Cross-Domain Adaptive Diffusion: ICPAD applies diffusion-based adapters conditioned on dynamically attended few-shot prompt sets, enabling immediate alignment to novel dynamics in long-horizon tasks (robotics, autonomous driving) with no target-domain retraining (Yoo et al., 4 Sep 2025).
Instant Policy for Imitation: Heterogeneous graph diffusion enables robots to perform new manipulation skills from one or two demonstrations by representing both context and action as nodes and edges, leveraging pseudo-demo simulation for unlimited offline pretraining (Vosylius et al., 19 Nov 2024).

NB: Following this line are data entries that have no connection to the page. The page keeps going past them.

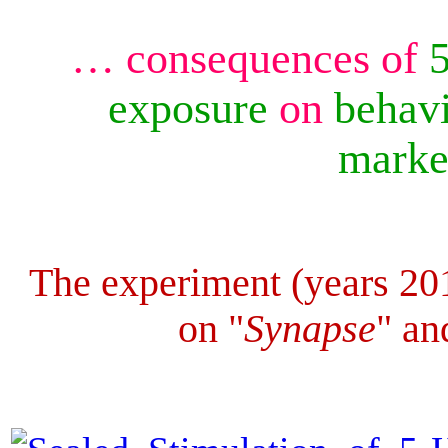
… consequences of
exposure
on
behavi
mark
The experiment (years 20
on "
Synapse
" an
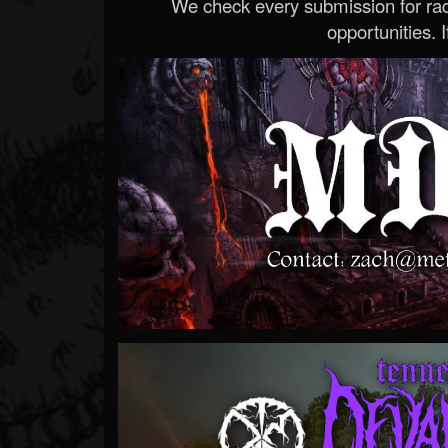
We check every submission for radi
opportunities. If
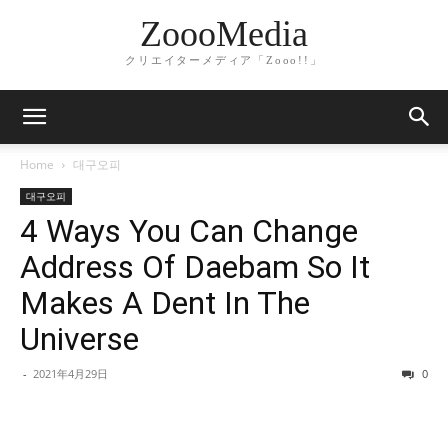
ZoooMedia
クリエイターメディア「Zooo!!」
Home
대구오피
대구오피
4 Ways You Can Change
Address Of Daebam So It
Makes A Dent In The
Universe
-
2021年4月29日
0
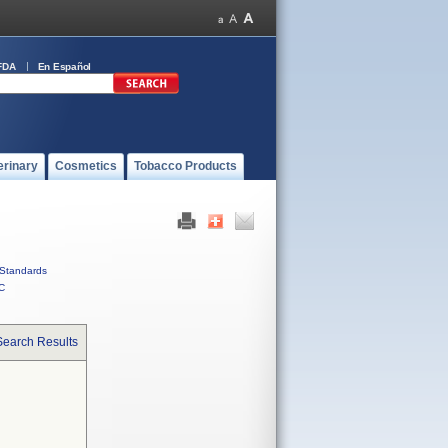
FDA
En Español
erinary
Cosmetics
Tobacco Products
Standards
C
Search Results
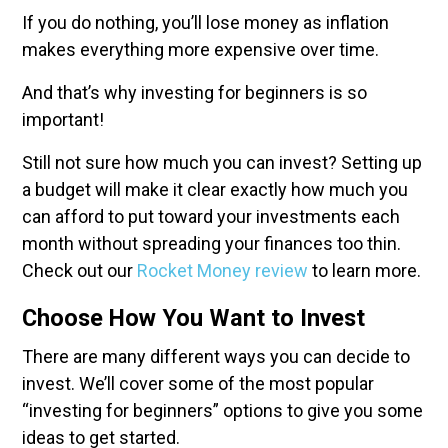
If you do nothing, you’ll lose money as inflation
makes everything more expensive over time.
And that’s why investing for beginners is so
important!
Still not sure how much you can invest? Setting up
a budget will make it clear exactly how much you
can afford to put toward your investments each
month without spreading your finances too thin.
Check out our
Rocket Money review
to learn more.
Choose How You Want to Invest
There are many different ways you can decide to
invest. We’ll cover some of the most popular
“investing for beginners” options to give you some
ideas to get started.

ICPO for Mathematical Reasoning LLMs: Policy optimization incorporates off-policy rollouts generated via the model’s own few-shot in-context learning, expanding exploration beyond the current policy’s support and outperforming both vanilla GRPO and external-expert mixed methods on advanced mathematical tasks (Huang et al., 30 Oct 2025).
Middleware/Organizational Reconfiguration: Policy-free middleware and ECA-driven VO reconfiguration engines realize live, policy-driven adaptation of distributed applications and virtual organizations by declarative, runtime-evaluated context and action specifications (Reiff-Marganiec, 2012, Dearle et al., 2010).

In-context policy adaptation now represents a unifying paradigm bridging RL, multi-agent learning, foundation model reasoning, distributed systems, and programmable infrastructure. It is distinguished by immediate, non-parametric responsiveness to arbitrary context, decoupling learning from inference, and an empirical track record of sample efficiency, safety, robustness, and system-level compositionality across academic and applied domains (Moeini et al., 29 Sep 2025, Beukman et al., 2023, Vosylius et al., 19 Nov 2024, Ma et al., 4 Feb 2024, Liu et al., 13 Oct 2025, Yoo et al., 4 Sep 2025, Dearle et al., 2010, Reiff-Marganiec, 2012, Kang et al., 2019, Brooks et al., 2022, Merwe et al., 20 Aug 2025, Huang et al., 30 Oct 2025, Zhang et al., 2023, Lau et al., 17 Oct 2024).